SENATE BILL REPORT

SB 6328

This analysis was prepared by non-partisan legislative staff for the use of legislative members in their deliberations. This analysis is not a part of the legislation nor does it constitute a statement of legislative intent.

As Reported by Senate Committee On:

Health & Long-Term Care, January 28, 2010

Title: An act relating to billing for anatomic pathology services.

Brief Description: Concerning billing for anatomic pathology services.

Sponsors: Senator Marr.

Brief History:

Committee Activity: Health & Long-Term Care: 1/21/10, 1/28/10 [DP, w/oRec].

SENATE COMMITTEE ON HEALTH & LONG-TERM CARE

Majority Report: Do pass.

Signed by Senators Keiser, Chair; Franklin, Vice Chair; Pflug, Ranking Minority Member; Fairley, Marr and Murray.

Minority Report: That it be referred without recommendation.

Signed by Senators Becker and Parlette.

Staff: Mich'l Needham (786-7442)

Background: Current law (Chapter 19.68 RCW) permits a referring physician to charge patients for actual services performed by the physician for the patient, including reimbursement for the actual charges of pathologists performing services on referral. The referring physician is prohibited from charging any amount greater than the actual amount billed to the referring physician by the pathologist. There is no requirement that a referring physician disclose in the bill to a patient or payor the actual cost of the pathology service and it is difficult to apply and enforce the provisions of Chapter 19.68 RCW relating to prohibiting the markup of pathology services.

The federal Medicare program prohibits physicians from billing Medicare for laboratory work they did not supervise or perform. Sixteen states currently require direct billing for pathology services to address concerns of billing markups.

Summary of Bill: Clinical laboratories or physicians providing anatomic pathology services for patients must present a bill only to a patient, a third-party payor, a hospital or clinic ordering the service, the referring laboratory, or a government agency or its agent.

Physicians cannot bill, directly or indirectly, for anatomic pathology services unless they were rendered personally or under the direct supervision of the physician. A violation of these requirements will be addressed under chapter 18.130 RCW, the Uniform Disciplinary Act.

Appropriation: None.

Fiscal Note: Not requested.

Committee/Commission/Task Force Created: No.

Effective Date: Ninety days after adjournment of session in which bill is passed.

Staff Summary of Public Testimony: PRO: Medicare has required direct billing for 25 years and 16 other states have laws that prevent billing markups. Washington has a law that attempts to prevent markups or kickbacks but it is not enforceable if the bills are not transparent. Building in this transparency with direct billing could help prevent fraud and abuse.

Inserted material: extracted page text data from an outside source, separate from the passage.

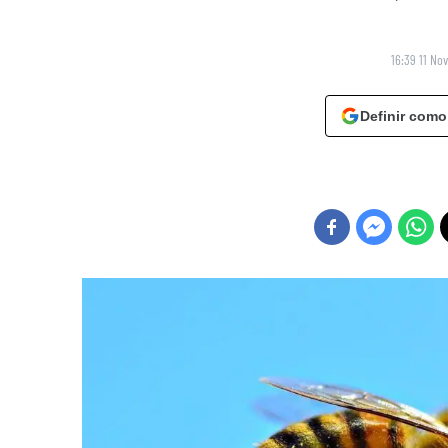
16:39 11 No
Definir como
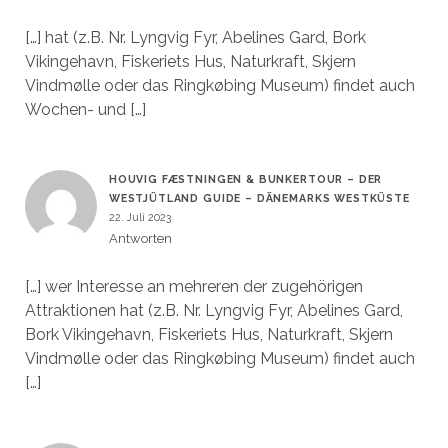
[…] hat (z.B. Nr. Lyngvig Fyr, Abelines Gard, Bork
Vikingehavn, Fiskeriets Hus, Naturkraft, Skjern
Vindmølle oder das Ringkøbing Museum) findet auch
Wochen- und […]
HOUVIG FÆSTNINGEN & BUNKERTOUR – DER
WESTJÜTLAND GUIDE – DÄNEMARKS WESTKÜSTE
22. Juli 2023
Antworten
[…] wer Interesse an mehreren der zugehörigen
Attraktionen hat (z.B. Nr. Lyngvig Fyr, Abelines Gard,
Bork Vikingehavn, Fiskeriets Hus, Naturkraft, Skjern
Vindmølle oder das Ringkøbing Museum) findet auch
[…]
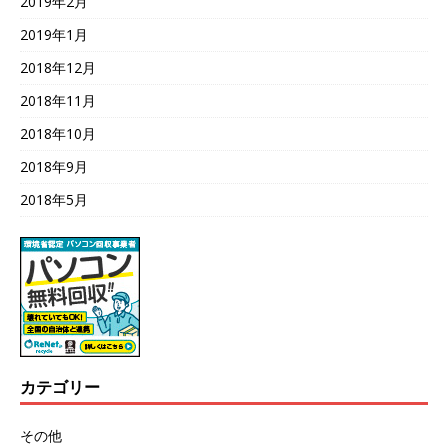
2019年2月
2019年1月
2018年12月
2018年11月
2018年10月
2018年9月
2018年5月
カテゴリー
その他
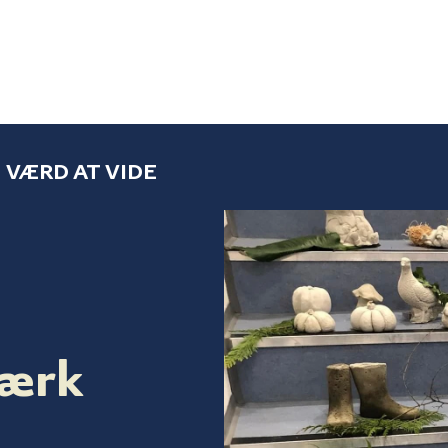
VÆRD AT VIDE
værk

CON: Insurance billing is complicated enough now, where patients may receive a bill and an explanation of benefits (EOB) on every service. If we require direct billing for the pathology, patients will receive additional bills and EOBs, and the expense and administrative burden of billing will increase. There could also be a problem if the best pathologist for a service is not available because they are not contracted with the patient's insurance. This bill is part of a larger national effort of the pathologists to prevent anyone else from interpreting the lab work.

Persons Testifying: PRO: Senator Marr, prime sponsor; Dr. Joe Rank, Dr. Richard Knierim, and Peter Schrappen, Washington State Society of Pathologists.

CON: Marc Antezana, Washington State Dermatology Association.